Thursday, March 27, 2008

Immortal

Traci Slatton’s debut novel is not always easy to read, especially a substantial portion of the book that covers the several years that young Luca Bastardo was forced to work as a child prostitute in his native Florence. What happened to Luca and the other children in that establishment was so vile and disgusting that many readers will find themselves ready to move on long before Slatton gets around to it. But Luca spent his 180 years of life in the very cruel and turbulent fourteenth and fifteenth centuries and those were the facts of life as he experienced them.

In another sense, though, Luca lived in glorious times because he experienced the Italian Renaissance and witnessed the creation of some of the world’s greatest works of art as close friend and confidant of those who produced them. Luca Bastardo always had the sense that he was special in ways other than just the physical perfection and beauty that made him such a target of those who were willing to pay for, and profit from, the abuse of his body and spirit. As the years went by, Bastardo found that he was an extraordinarily fast healer, was immune to disease, and aged so slowly that some of Florence’s citizens wanted to see him burned as a witch.

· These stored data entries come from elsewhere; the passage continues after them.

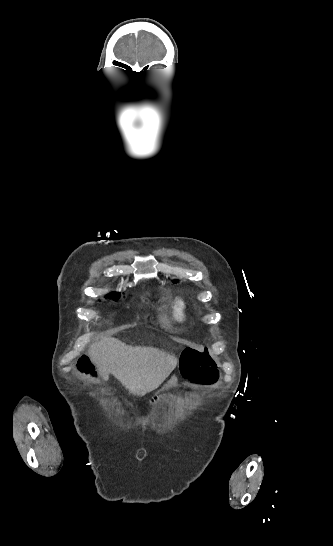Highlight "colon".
I'll use <instances>...</instances> for the list:
<instances>
[{"label":"colon","mask_w":333,"mask_h":546,"mask_svg":"<svg viewBox=\"0 0 333 546\" xmlns=\"http://www.w3.org/2000/svg\"><path fill=\"white\" fill-rule=\"evenodd\" d=\"M182 373L186 378L202 384H213L218 380V370L215 362L205 348H187L182 353ZM77 368L80 371L88 372V378H97L95 367L88 363L86 357H80L77 361ZM90 372V373H89Z\"/></svg>","instance_id":"1"}]
</instances>
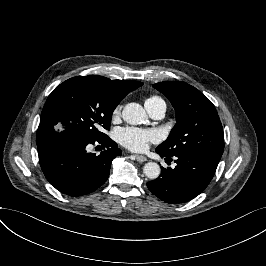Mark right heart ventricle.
<instances>
[{
	"label": "right heart ventricle",
	"mask_w": 266,
	"mask_h": 266,
	"mask_svg": "<svg viewBox=\"0 0 266 266\" xmlns=\"http://www.w3.org/2000/svg\"><path fill=\"white\" fill-rule=\"evenodd\" d=\"M163 103H166L165 100L157 94L150 95L145 100V106L147 109H156Z\"/></svg>",
	"instance_id": "1"
}]
</instances>
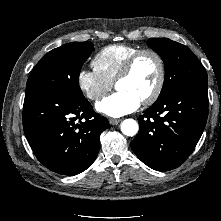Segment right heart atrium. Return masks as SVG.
<instances>
[{"label": "right heart atrium", "mask_w": 221, "mask_h": 221, "mask_svg": "<svg viewBox=\"0 0 221 221\" xmlns=\"http://www.w3.org/2000/svg\"><path fill=\"white\" fill-rule=\"evenodd\" d=\"M77 85L84 96L93 101L101 100L113 87V83L100 75L95 69H81Z\"/></svg>", "instance_id": "d8ad5b80"}]
</instances>
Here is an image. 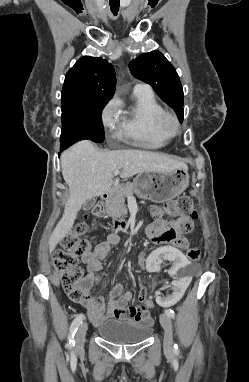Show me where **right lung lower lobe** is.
I'll return each instance as SVG.
<instances>
[{
  "label": "right lung lower lobe",
  "mask_w": 249,
  "mask_h": 382,
  "mask_svg": "<svg viewBox=\"0 0 249 382\" xmlns=\"http://www.w3.org/2000/svg\"><path fill=\"white\" fill-rule=\"evenodd\" d=\"M60 150H61V151H63V150H64V148H61Z\"/></svg>",
  "instance_id": "1"
}]
</instances>
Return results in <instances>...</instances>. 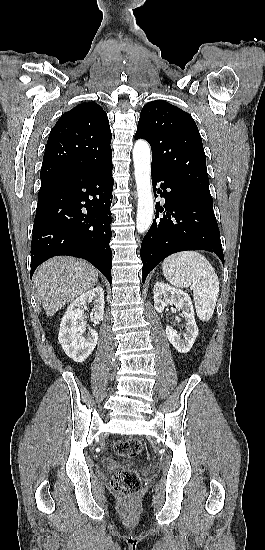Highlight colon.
Listing matches in <instances>:
<instances>
[{"instance_id": "1", "label": "colon", "mask_w": 265, "mask_h": 550, "mask_svg": "<svg viewBox=\"0 0 265 550\" xmlns=\"http://www.w3.org/2000/svg\"><path fill=\"white\" fill-rule=\"evenodd\" d=\"M141 450V442L134 438L120 440L114 445L115 453L125 458H135L140 454ZM110 485L113 491L118 495L132 498L139 492L141 481L135 471L121 469L113 474Z\"/></svg>"}]
</instances>
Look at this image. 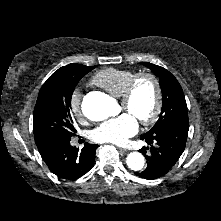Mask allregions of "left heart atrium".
I'll return each mask as SVG.
<instances>
[{
	"label": "left heart atrium",
	"instance_id": "39dd6f15",
	"mask_svg": "<svg viewBox=\"0 0 221 221\" xmlns=\"http://www.w3.org/2000/svg\"><path fill=\"white\" fill-rule=\"evenodd\" d=\"M137 131V119L125 112L97 126L92 131V138L100 143L124 145Z\"/></svg>",
	"mask_w": 221,
	"mask_h": 221
}]
</instances>
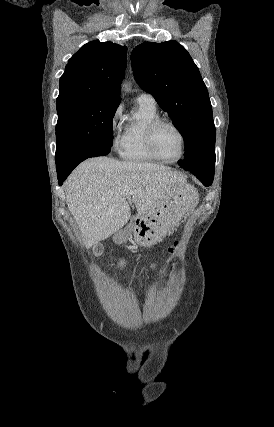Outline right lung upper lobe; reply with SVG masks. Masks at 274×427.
<instances>
[{"instance_id": "1", "label": "right lung upper lobe", "mask_w": 274, "mask_h": 427, "mask_svg": "<svg viewBox=\"0 0 274 427\" xmlns=\"http://www.w3.org/2000/svg\"><path fill=\"white\" fill-rule=\"evenodd\" d=\"M127 47L91 41L69 60L60 78L56 106L88 99H121Z\"/></svg>"}]
</instances>
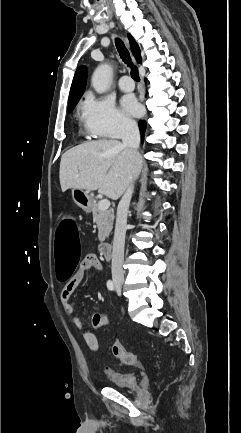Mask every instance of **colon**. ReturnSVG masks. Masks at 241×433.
Masks as SVG:
<instances>
[{"label": "colon", "mask_w": 241, "mask_h": 433, "mask_svg": "<svg viewBox=\"0 0 241 433\" xmlns=\"http://www.w3.org/2000/svg\"><path fill=\"white\" fill-rule=\"evenodd\" d=\"M76 220H59L58 225L53 226L52 247L55 260V270L60 281H66L71 276L77 261H79V232ZM102 315L95 312L92 315L91 324L95 330L101 327ZM113 355L122 363L138 365V356L128 352L124 346L115 342L112 346Z\"/></svg>", "instance_id": "colon-1"}]
</instances>
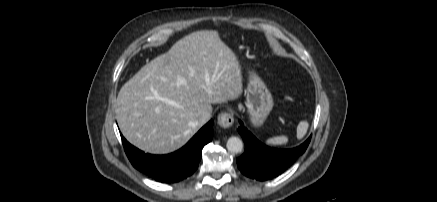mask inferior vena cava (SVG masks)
<instances>
[{
	"label": "inferior vena cava",
	"mask_w": 437,
	"mask_h": 202,
	"mask_svg": "<svg viewBox=\"0 0 437 202\" xmlns=\"http://www.w3.org/2000/svg\"><path fill=\"white\" fill-rule=\"evenodd\" d=\"M211 118V114L209 112H203L200 117V123L205 124Z\"/></svg>",
	"instance_id": "1"
}]
</instances>
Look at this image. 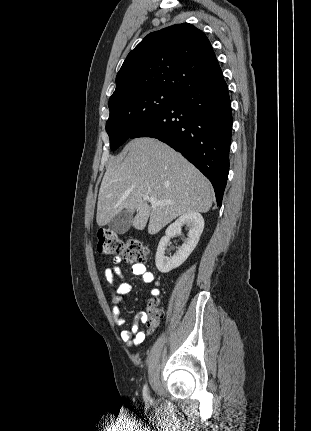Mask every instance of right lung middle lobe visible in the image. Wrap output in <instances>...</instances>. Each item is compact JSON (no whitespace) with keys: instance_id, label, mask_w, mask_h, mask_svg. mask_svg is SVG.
Wrapping results in <instances>:
<instances>
[{"instance_id":"1","label":"right lung middle lobe","mask_w":311,"mask_h":431,"mask_svg":"<svg viewBox=\"0 0 311 431\" xmlns=\"http://www.w3.org/2000/svg\"><path fill=\"white\" fill-rule=\"evenodd\" d=\"M178 93L161 90H141L111 98L106 131L112 150L117 149L141 126L167 108Z\"/></svg>"}]
</instances>
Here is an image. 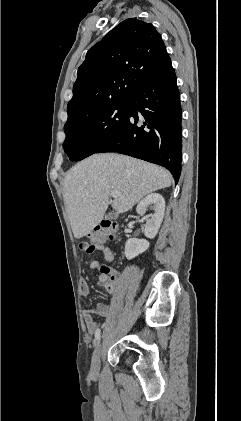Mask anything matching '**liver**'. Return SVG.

Immortal is one man’s extended journey through life, a 180-year lifetime spent trying to avoid revenge-minded descendents of the man who placed him in prostitution when he was a boy, searching for the parents he could not remember, and hoping to find the one true love promised to him in a dream. Luca Bastardo’s life was as exciting as it was long, almost two centuries of violence, love, and a deeply felt ache to know his family history and to find the woman he had been promised. In the meantime, Florence was reaching its peak as one of the world’s great cities and Luca was lucky enough to befriend the likes of Leonardo da Vinci, Giotto, Boticello and Cosimo and Lorenzo di Medici.

But Bastardo came to realize, as those he loved left him time after time in deaths of their own, that immortality was not without its drawbacks. He struggled to remain a moral man in a world that was largely immoral and he was not always entirely successful. The guiding principle in his life was that everyone deserved respect regardless of his station in life, something he learned on the streets of Florence and which he practiced throughout his long lifetime. In his view, “Education does not make people worthy. People are born worthy, and they live their lives either to enhance that worth or not.”

Traci L. Slatton writes in a style that keeps this 513 page novel from ever reading like a burden. It is filled with the kind of action and attention to historical detail that makes it easy for its readers to lose themselves in the Florence of the 1300-1400s, years when life may have been cheap but during which was created some of the greatest beauty ever seen by the world.